Our own index is much smaller by comparison to some sites out there, a mere 8 million. Why, you ask? One reason I’ll humbly admit is we aren’t actively adding LiveJournal blogs to the system. Why not!? Because the last time we tried, the flood was so huge we couldn’t keep up, and until we get a new DB box, we still can’t keep up. Hopefully this will soon change, the future is looking better, and at this rate, without any VC funding, we’ll be a lot bigger and better. Y’know that RSS parsing and stuff some blog tracking sites can do? We can do it too, it’s just turned off until we have better hardware.

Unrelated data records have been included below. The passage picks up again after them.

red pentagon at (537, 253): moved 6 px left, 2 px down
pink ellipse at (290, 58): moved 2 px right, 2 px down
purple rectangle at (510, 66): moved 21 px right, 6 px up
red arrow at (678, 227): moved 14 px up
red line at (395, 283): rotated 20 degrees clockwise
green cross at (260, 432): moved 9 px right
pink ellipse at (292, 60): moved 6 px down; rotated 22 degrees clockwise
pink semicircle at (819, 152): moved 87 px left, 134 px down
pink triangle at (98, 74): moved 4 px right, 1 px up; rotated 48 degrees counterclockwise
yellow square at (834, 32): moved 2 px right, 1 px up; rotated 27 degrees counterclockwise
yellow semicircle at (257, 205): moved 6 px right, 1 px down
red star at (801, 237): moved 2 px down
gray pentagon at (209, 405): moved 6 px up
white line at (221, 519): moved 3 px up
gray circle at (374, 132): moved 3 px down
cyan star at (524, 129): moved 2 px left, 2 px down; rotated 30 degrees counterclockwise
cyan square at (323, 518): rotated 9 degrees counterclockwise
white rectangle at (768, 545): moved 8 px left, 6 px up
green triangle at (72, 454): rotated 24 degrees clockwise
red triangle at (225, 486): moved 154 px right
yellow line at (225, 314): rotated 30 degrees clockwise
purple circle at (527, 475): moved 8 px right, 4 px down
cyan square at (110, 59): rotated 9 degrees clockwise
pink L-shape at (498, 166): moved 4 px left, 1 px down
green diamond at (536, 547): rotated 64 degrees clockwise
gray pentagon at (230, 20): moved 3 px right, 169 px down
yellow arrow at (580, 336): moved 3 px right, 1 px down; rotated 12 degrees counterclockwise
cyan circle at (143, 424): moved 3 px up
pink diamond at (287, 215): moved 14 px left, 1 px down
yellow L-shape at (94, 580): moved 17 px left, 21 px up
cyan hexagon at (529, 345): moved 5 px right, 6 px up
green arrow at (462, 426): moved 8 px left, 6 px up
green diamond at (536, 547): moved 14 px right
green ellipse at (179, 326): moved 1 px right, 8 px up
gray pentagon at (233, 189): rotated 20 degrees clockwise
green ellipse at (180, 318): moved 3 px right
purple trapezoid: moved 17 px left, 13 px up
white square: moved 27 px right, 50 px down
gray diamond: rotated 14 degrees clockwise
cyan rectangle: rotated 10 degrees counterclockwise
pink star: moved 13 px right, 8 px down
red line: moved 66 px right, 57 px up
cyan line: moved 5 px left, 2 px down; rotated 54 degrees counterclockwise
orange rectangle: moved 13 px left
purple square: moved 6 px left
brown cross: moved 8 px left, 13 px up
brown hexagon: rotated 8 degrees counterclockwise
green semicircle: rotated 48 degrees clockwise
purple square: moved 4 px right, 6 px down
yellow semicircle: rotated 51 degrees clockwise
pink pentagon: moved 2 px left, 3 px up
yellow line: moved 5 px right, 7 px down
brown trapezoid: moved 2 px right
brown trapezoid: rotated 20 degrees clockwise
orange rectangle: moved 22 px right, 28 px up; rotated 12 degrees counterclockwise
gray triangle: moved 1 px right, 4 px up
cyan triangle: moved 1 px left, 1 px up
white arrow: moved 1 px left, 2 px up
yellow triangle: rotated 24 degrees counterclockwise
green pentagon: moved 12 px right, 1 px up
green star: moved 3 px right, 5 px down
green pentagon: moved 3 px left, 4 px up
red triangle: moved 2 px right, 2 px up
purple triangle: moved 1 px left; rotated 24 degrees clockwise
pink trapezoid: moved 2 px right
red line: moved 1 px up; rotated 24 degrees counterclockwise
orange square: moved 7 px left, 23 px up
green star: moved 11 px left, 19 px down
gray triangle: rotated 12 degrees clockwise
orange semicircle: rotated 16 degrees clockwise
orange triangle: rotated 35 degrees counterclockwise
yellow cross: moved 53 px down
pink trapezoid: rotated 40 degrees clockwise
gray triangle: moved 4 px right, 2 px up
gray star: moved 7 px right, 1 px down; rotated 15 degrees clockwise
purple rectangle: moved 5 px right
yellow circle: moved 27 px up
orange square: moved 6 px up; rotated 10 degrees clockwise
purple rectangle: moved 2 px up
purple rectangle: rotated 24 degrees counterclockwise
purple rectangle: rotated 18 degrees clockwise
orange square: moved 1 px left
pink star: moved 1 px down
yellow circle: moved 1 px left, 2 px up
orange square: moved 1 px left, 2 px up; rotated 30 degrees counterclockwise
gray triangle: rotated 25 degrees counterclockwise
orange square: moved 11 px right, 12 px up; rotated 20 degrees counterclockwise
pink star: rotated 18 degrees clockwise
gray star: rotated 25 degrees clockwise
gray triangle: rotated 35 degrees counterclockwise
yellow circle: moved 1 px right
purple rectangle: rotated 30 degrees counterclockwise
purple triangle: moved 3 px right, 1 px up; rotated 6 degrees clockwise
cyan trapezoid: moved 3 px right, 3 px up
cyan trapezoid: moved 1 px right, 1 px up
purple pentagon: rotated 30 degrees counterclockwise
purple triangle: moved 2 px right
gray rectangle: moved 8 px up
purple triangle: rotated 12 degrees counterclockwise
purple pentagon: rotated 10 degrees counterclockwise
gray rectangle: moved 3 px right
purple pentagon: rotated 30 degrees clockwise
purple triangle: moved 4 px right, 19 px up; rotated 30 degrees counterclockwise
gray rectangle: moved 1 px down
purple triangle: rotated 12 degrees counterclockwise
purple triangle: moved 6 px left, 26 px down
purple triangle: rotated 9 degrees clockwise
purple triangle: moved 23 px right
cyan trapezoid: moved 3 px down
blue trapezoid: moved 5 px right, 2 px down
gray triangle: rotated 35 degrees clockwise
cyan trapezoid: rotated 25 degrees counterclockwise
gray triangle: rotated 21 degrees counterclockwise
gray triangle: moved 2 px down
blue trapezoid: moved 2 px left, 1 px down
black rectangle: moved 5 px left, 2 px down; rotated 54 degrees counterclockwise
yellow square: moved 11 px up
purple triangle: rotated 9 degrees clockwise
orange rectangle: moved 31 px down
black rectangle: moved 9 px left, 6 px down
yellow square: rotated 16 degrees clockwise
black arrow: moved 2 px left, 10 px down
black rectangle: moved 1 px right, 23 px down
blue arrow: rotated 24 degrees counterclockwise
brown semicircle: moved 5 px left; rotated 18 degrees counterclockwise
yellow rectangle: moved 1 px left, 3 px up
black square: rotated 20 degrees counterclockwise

Theres a better reason our index isn’t as big as other sites, and thats splogs and dogs.. uhh, dead blogs. Over two years ago we set up a blacklist to stop spam blogs (and sites whos owners did not wish them in the game) being re-added. Over the months new features were added, to classify entries, regexes, the works. It currently contains over 1,500,000 entries, and 70% of new blogs are rejected as a result. We purposefully remove blogs that haven’t posted in several months from the index, we aim to be up-to-date, not all-encompassing. True, just because they’ve stopped posting doesn’t mean they dont still contain valuable information, but we still have that list.
So, thats a little bit about our index. I should finish up by noting that while those ‘other sites’ counts may be skewed by splogs, that doesn’t mean they arent also fighting them too, and good luck to them ‘keeping the crap out’.